Dans sa quête, Musk s’appuie sur des philosophies libertariennes, inspirées par Peter Thiel, allant de l’anarcho-capitalisme au transhumanisme, pour imaginer un « nouvel Éden » où l’humanité ne serait plus soumise à l’évolution naturelle, mais en aurait la maîtrise.

Peut-on se passer de X ?

Pourquoi X résiste-t-il ? Parce qu’il reste un réseau d’une puissance et d’une popularité indéniables. Il est crucial de distinguer l’image de X, souvent associée à Donald Trump et à l’influence de Musk, et la réalité de son usage. Alors que des figures comme Roland Lescure appellent à son déclin, X continue d’être un réseau incontournable. Sa popularité reste massive avec 11 millions d’utilisateurs actifs en France et 250 millions dans le monde. Son ingénierie s’améliore, avec une plus grande fluidité et de nouvelles fonctionnalités comme Grok. La loi de Metcalfe s’applique ici : plus il y a d’utilisateurs, plus le réseau devient influent. De plus, 10 % des utilisateurs génèrent 90 % du contenu, faisant de X un lieu de pouvoir où l’influence est concentrée.

Alors que faire au final ?

L’objectif est de restaurer la confiance entre dirigeants et citoyens en maintenant une présence minimale sur X, sans pour autant s’engager activement. Il est essentiel de rester sur la plateforme pour éviter l’usurpation d’identité et suivre les débats qui y émergent. Les marques peuvent réduire leur activité, mais les dirigeants doivent souvent rester présents pour suivre et influencer la conversation. La publicité peut être suspendue sans quitter totalement X.
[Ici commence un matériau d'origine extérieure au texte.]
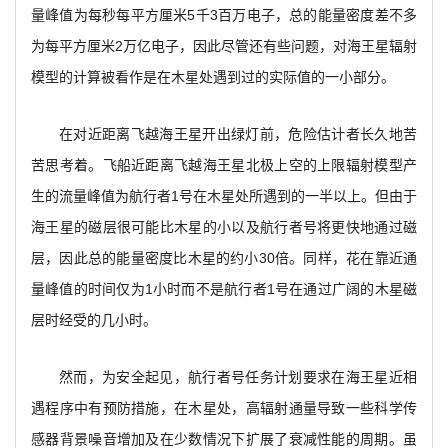
量峰值为每秒每平方厘米5千3百万电子，总的能量密度差不多
为每平方厘米2万亿电子，因此尽管还有些问题，对海王星辐射
模型的计算被看作是在木星处遇到过的实际值的一小部分。
在对近距离飞越海王星开出绿灯前，危险估计者长久地苦
苦思考着。飞船近距离飞越海王星北极上空的上限辐射模型产
生的流量峰值为航行者1号在木星处所遇到的一半以上。但由于
海王星的磁层很可能比木星的小以及航行者号将更快地通过磁
层，因此总的能量密度比木星的约小30倍。同样，花在靠近通
量峰值的时间仅为1小时而不是航行者1号在通过广阔的木星磁
层时经受的几小时。
然而，为安全起见，航行者号任务计划要求在海王星近相
遇程序中有预防措施，在木星处，高辐射通量导致一些科学传
感器背景噪音增加及在少数情况下扩展了衰减性能的周期。虽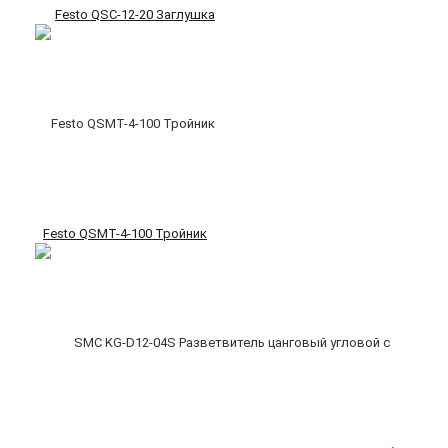
Festo QSC-12-20 Заглушка
Festo QSMT-4-100 Тройник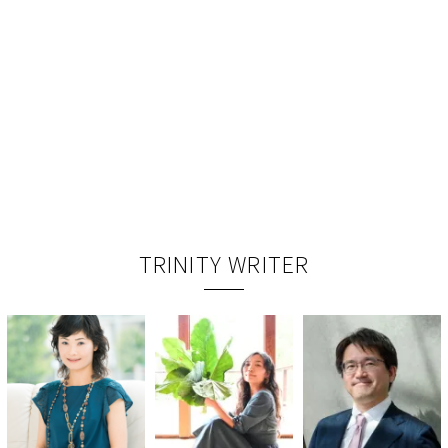
TRINITY WRITER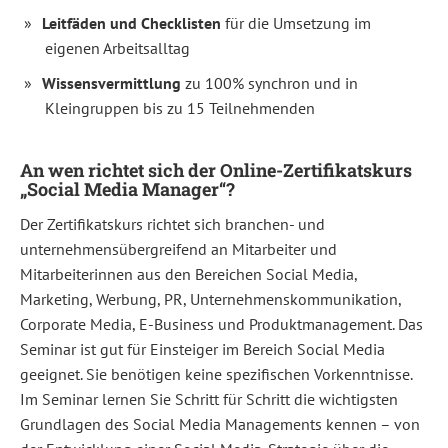
können
Leitfäden und Checklisten
für die Umsetzung im
Sie
eigenen Arbeitsalltag
Social
Wissensvermittlung
zu 100% synchron und in
Media-
Kleingruppen bis zu 15 Teilnehmenden
Kampagnen
umsetzen
An wen richtet sich der Online-Zertifikatskurs
und
„Social Media Manager“?
den
Der Zertifikatskurs richtet sich branchen- und
Erfolg
unternehmensübergreifend an Mitarbeiter und
Ihrer
Mitarbeiterinnen aus den Bereichen Social Media,
Maßnahmen
Marketing, Werbung, PR, Unternehmenskommunikation,
messen?
Corporate Media, E-Business und Produktmanagement. Das
Und
Seminar ist gut für Einsteiger im Bereich Social Media
was
geeignet. Sie benötigen keine spezifischen Vorkenntnisse.
gilt
Im Seminar lernen Sie Schritt für Schritt die wichtigsten
Grundlagen des Social Media Managements kennen – von
es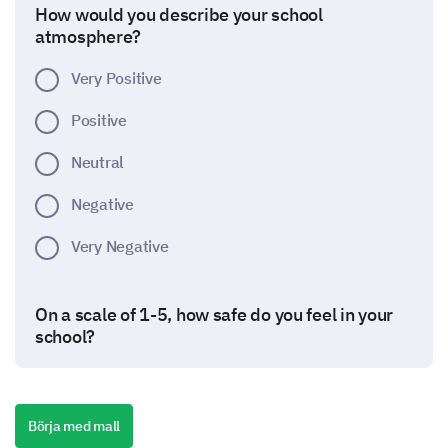
How would you describe your school
atmosphere?
Very Positive
Positive
Neutral
Negative
Very Negative
On a scale of 1-5, how safe do you feel in your
school?
(1- Not safe at all, 5- Very safe)
Börja med mall
1
2
3
4
5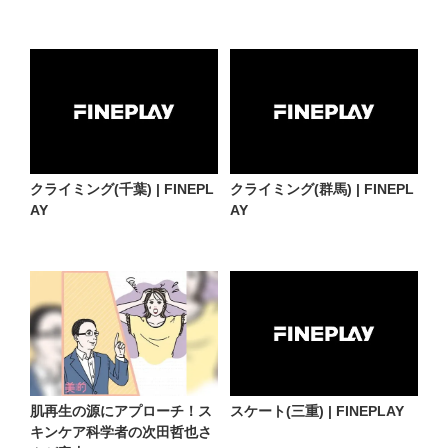
クライミング(千葉) | FINEPL
クライミング(群馬) | FINEPL
AY
AY
肌再生の源にアプローチ！ス
スケート(三重) | FINEPLAY
キンケア科学者の次田哲也さ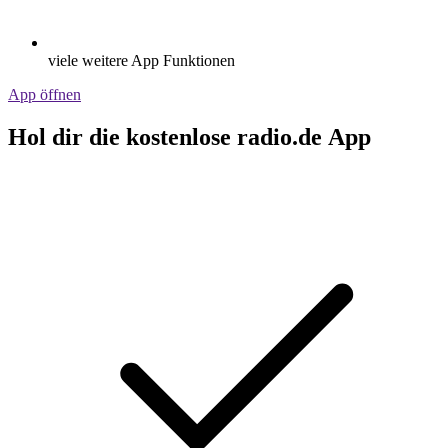
viele weitere App Funktionen
App öffnen
Hol dir die kostenlose radio.de App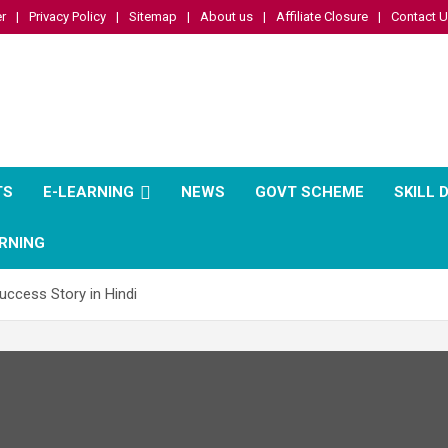
r
Privacy Policy
Sitemap
About us
Affiliate Closure
Contact 
TS
E-LEARNING
NEWS
GOVT SCHEME
SKILL
RNING
uccess Story in Hindi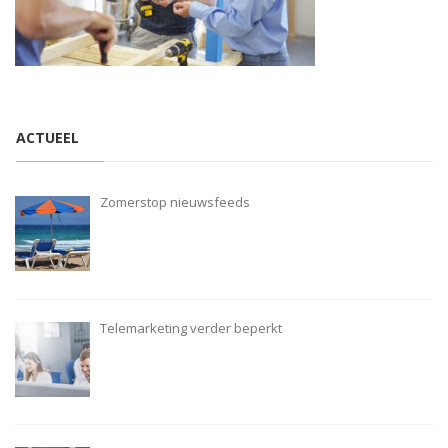
i
o
n
ACTUEEL
Zomerstop nieuwsfeeds
Telemarketing verder beperkt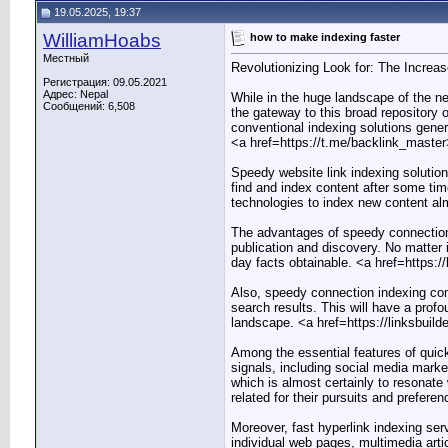
19.05.2025, 19:37
WilliamHoabs
how to make indexing faster
Местный
Revolutionizing Look for: The Increa
Регистрация: 09.05.2021
Адрес: Nepal
While in the huge landscape of the ne
Сообщений: 6,508
the gateway to this broad repository o
conventional indexing solutions genera
<a href=https://t.me/backlink_master
Speedy website link indexing solutio
find and index content after some ti
technologies to index new content alm
The advantages of speedy connection i
publication and discovery. No matter 
day facts obtainable. <a href=https:/
Also, speedy connection indexing com
search results. This will have a profo
landscape. <a href=https://linksbuil
Among the essential features of quick
signals, including social media marke
which is almost certainly to resonate 
related for their pursuits and prefe
Moreover, fast hyperlink indexing se
individual web pages, multimedia arti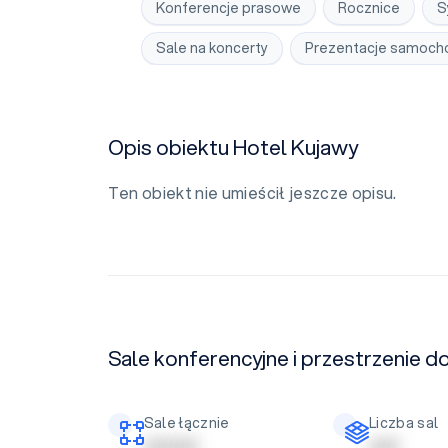
Konferencje prasowe
Rocznice
S
Sale na koncerty
Prezentacje samoc
Opis obiektu Hotel Kujawy
Ten obiekt nie umieścił jeszcze opisu.
Sale konferencyjne i przestrzenie d
Sale łącznie
Liczba sal
| | | | | | | | |
| | | | |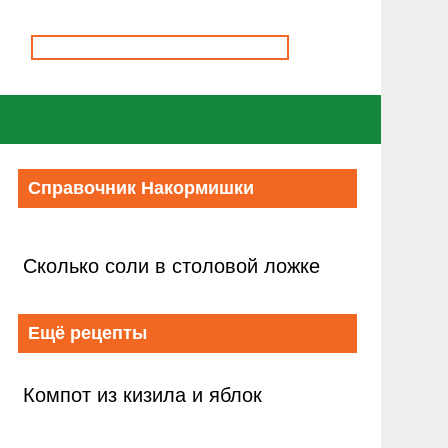
Справочник Накормишки
Сколько соли в столовой ложке
Ещё рецепты
Компот из кизила и яблок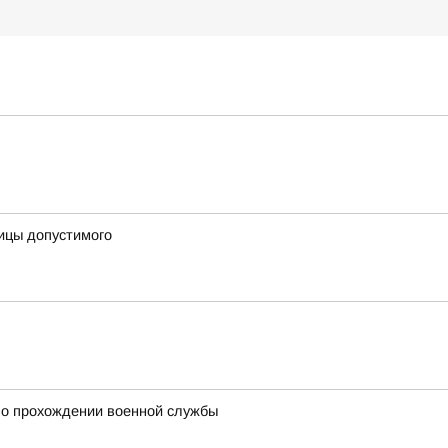
ницы допустимого
 о прохождении военной службы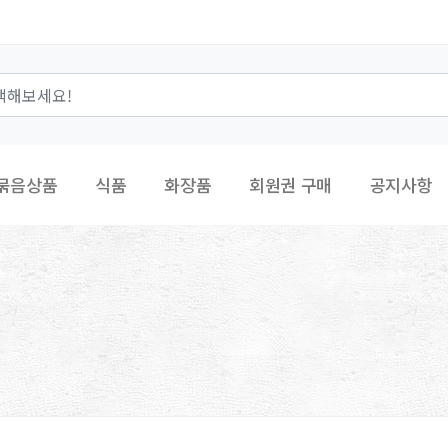
묶음상품
식품
화장품
회원권 구매
공지사항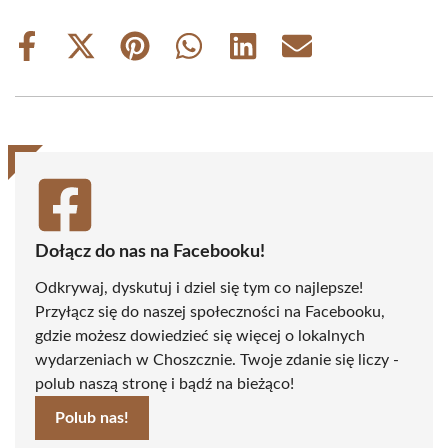
Share
Share
Share
Share
Share
Share
on
on
on
on
on
on
Facebook
X
Pinterest
WhatsApp
LinkedIn
Email
(Twitter)
Dołącz do nas na Facebooku!
Odkrywaj, dyskutuj i dziel się tym co najlepsze!
Przyłącz się do naszej społeczności na Facebooku,
gdzie możesz dowiedzieć się więcej o lokalnych
wydarzeniach w Choszcznie. Twoje zdanie się liczy -
polub naszą stronę i bądź na bieżąco!
Polub nas!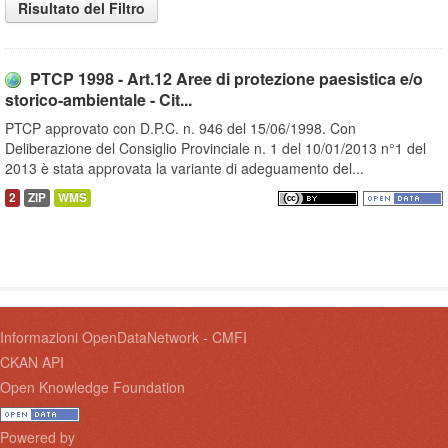
Risultato del Filtro
PTCP 1998 - Art.12 Aree di protezione paesistica e/o
storico-ambientale - Cit...
PTCP approvato con D.P.C. n. 946 del 15/06/1998. Con
Deliberazione del Consiglio Provinciale n. 1 del 10/01/2013 n°1 del
2013 è stata approvata la variante di adeguamento del...
2
ZIP
WMS
Informazioni OpenDataNetwork - CMFI
CKAN API
Open Knowledge Foundation
Powered by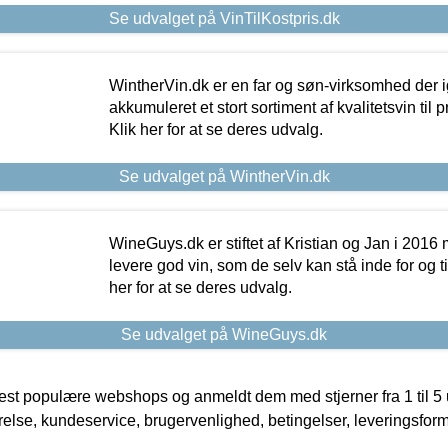
Se udvalget på VinTilKostpris.dk
WintherVin.dk er en far og søn-virksomhed der 
akkumuleret et stort sortiment af kvalitetsvin til pri
Klik her for at se deres udvalg.
Se udvalget på WintherVin.dk
WineGuys.dk er stiftet af Kristian og Jan i 2016
levere god vin, som de selv kan stå inde for og til
her for at se deres udvalg.
Se udvalget på WineGuys.dk
t populære webshops og anmeldt dem med stjerner fra 1 til 5 ud
rrelse, kundeservice, brugervenlighed, betingelser, leveringsfor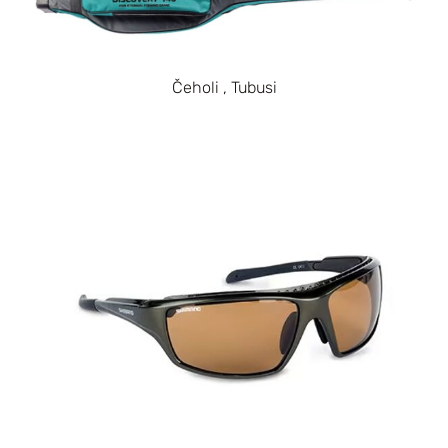
Čeholi , Tubusi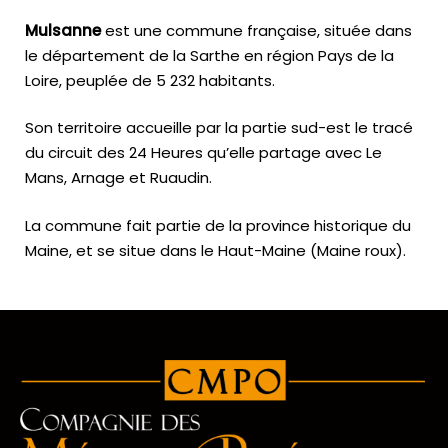
Mulsanne
est une commune française, située dans
le département de la Sarthe en région Pays de la
Loire, peuplée de 5 232 habitants.
Son territoire accueille par la partie sud-est le tracé
du circuit des 24 Heures qu’elle partage avec Le
Mans, Arnage et Ruaudin.
La commune fait partie de la province historique du
Maine, et se situe dans le Haut-Maine (Maine roux).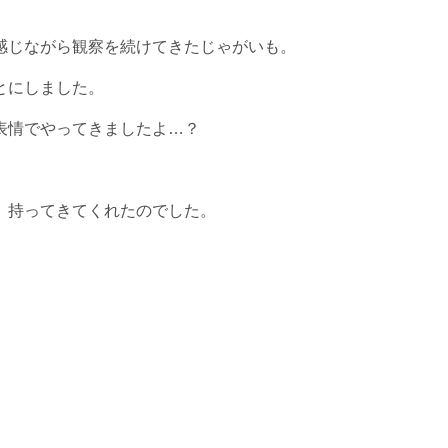
感じながら観察を続けてきたじゃがいも。
とにしました。
表情でやってきましたよ…？
、持ってきてくれたのでした。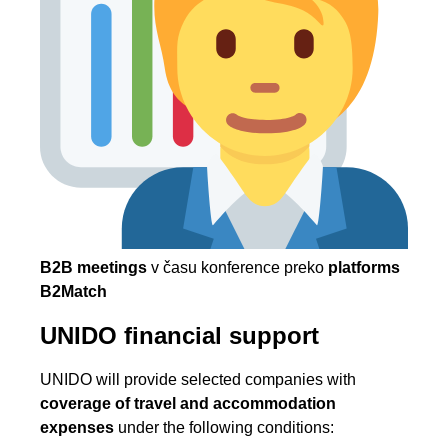
B2B meetings
v času konference preko
platforms
B2Match
UNIDO financial support
UNIDO will provide selected companies with
coverage of travel and accommodation
expenses
under the following conditions: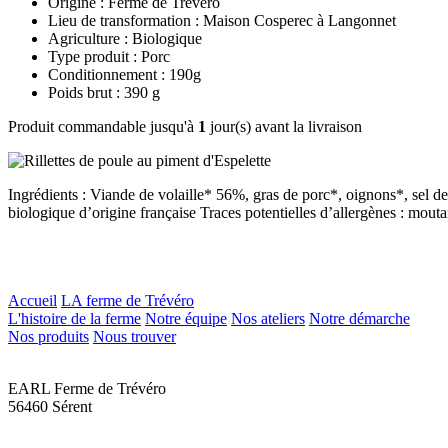
Origine : Ferme de Trévero
Lieu de transformation : Maison Cosperec à Langonnet
Agriculture : Biologique
Type produit : Porc
Conditionnement : 190g
Poids brut : 390 g
Produit commandable jusqu'à
1
jour(s) avant la livraison
Ingrédients : Viande de volaille* 56%, gras de porc*, oignons*, sel de
biologique d’origine française Traces potentielles d’allergènes : moutard
Accueil
LA ferme de Trévéro
L'histoire de la ferme
Notre équipe
Nos ateliers
Notre démarche
Nos produits
Nous trouver
EARL Ferme de Trévéro
56460 Sérent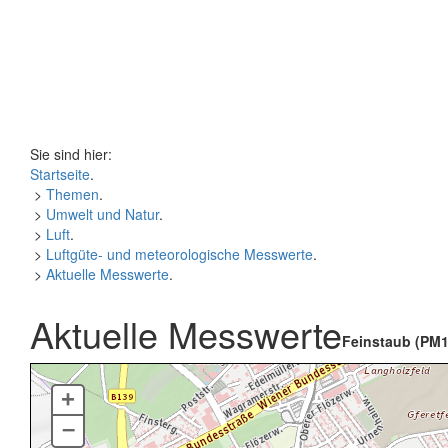
Sie sind hier:
Startseite
.
>
Themen
.
>
Umwelt und Natur
.
>
Luft
.
>
Luftgüte- und meteorologische Messwerte
.
>
Aktuelle Messwerte
.
Aktuelle Messwerte
Feinstaub (PM1
+
–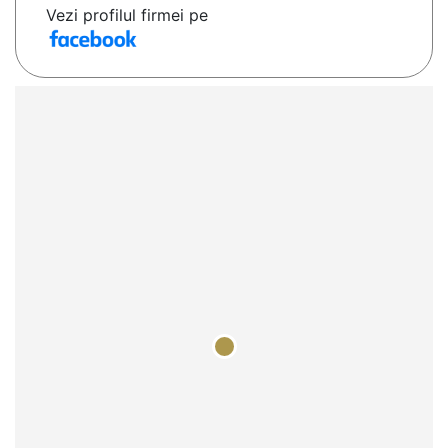
Vezi profilul firmei pe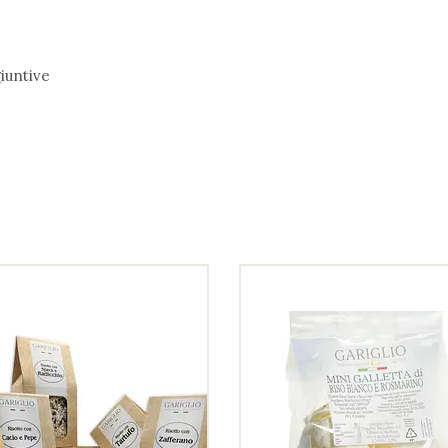
iuntive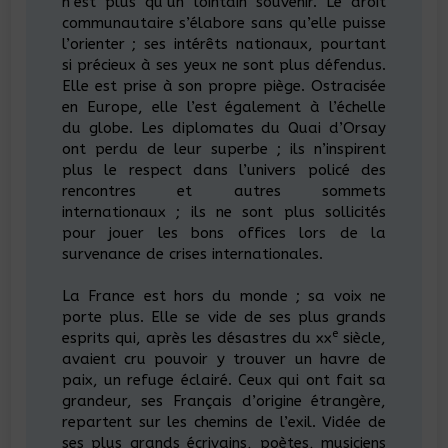
n’est plus qu’un lointain souvenir. Le droit
communautaire s’élabore sans qu’elle puisse
l’orienter ; ses intérêts nationaux, pourtant
si précieux à ses yeux ne sont plus défendus.
Elle est prise à son propre piège. Ostracisée
en Europe, elle l’est également à l’échelle
du globe. Les diplomates du Quai d’Orsay
ont perdu de leur superbe ; ils n’inspirent
plus le respect dans l’univers policé des
rencontres et autres sommets
internationaux ; ils ne sont plus sollicités
pour jouer les bons offices lors de la
survenance de crises internationales.
La France est hors du monde ; sa voix ne
porte plus. Elle se vide de ses plus grands
e
esprits qui, après les désastres du xx
siècle,
avaient cru pouvoir y trouver un havre de
paix, un refuge éclairé. Ceux qui ont fait sa
grandeur, ses Français d’origine étrangère,
repartent sur les chemins de l’exil. Vidée de
ses plus grands écrivains, poètes, musiciens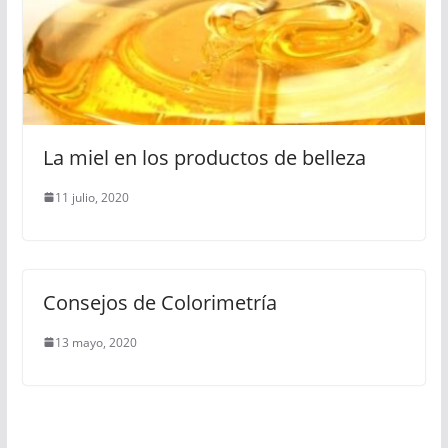
La miel en los productos de belleza
11 julio, 2020
Consejos de Colorimetría
13 mayo, 2020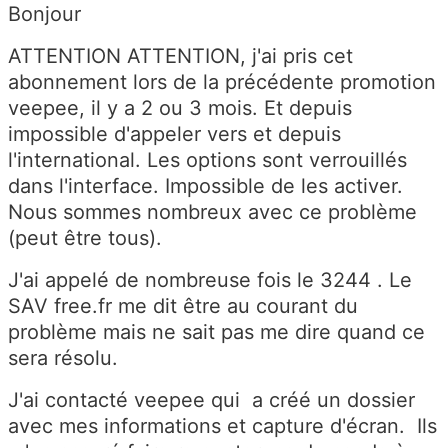
Bonjour
ATTENTION ATTENTION, j'ai pris cet
abonnement lors de la précédente promotion
veepee, il y a 2 ou 3 mois. Et depuis
impossible d'appeler vers et depuis
l'international. Les options sont verrouillés
dans l'interface. Impossible de les activer.
Nous sommes nombreux avec ce problème
(peut être tous).
J'ai appelé de nombreuse fois le 3244 . Le
SAV free.fr me dit être au courant du
problème mais ne sait pas me dire quand ce
sera résolu.
J'ai contacté veepee qui a créé un dossier
avec mes informations et capture d'écran. Ils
Pour des entreprises comme Bouygues, une présence minimale est cruciale pour ne pas disparaître de l’algorithme, sans publicité sponsorisée. Les dirigeants maintiennent un service réduit pour suivre l’évolution des débats. Keolis adopte une approche similaire : « Nous souhaitons continuer à poster sur X car nos clients, et en particulier les élus, y sont », explique Laurent Gerbet, directeur des relations médias et e-réputation de l’entreprise. Toutefois, la marque a déjà fait évoluer sa ligne éditoriale pour limiter les interactions face à des commentaires devenus « très trash ».

L’approche adoptée par Accor suit la même logique : surveiller l’activité sans s’engager directement, en évitant de faire du départ un sujet de communication. Une sortie brutale pourrait engendrer des critiques inutiles, tandis qu’une réduction progressive permet plus de flexibilité si l’intérêt pour X renaît. « Quand il y a une crise, c’est sur X que cela se passe. Nous restons pour surveiller et suivre », ajoute Keolis, qui explore néanmoins d’autres alternatives comme Bluesky.

X demeure un lieu incontournable pour observer les évolutions sociales, comprendre les débats et se positionner en conséquence.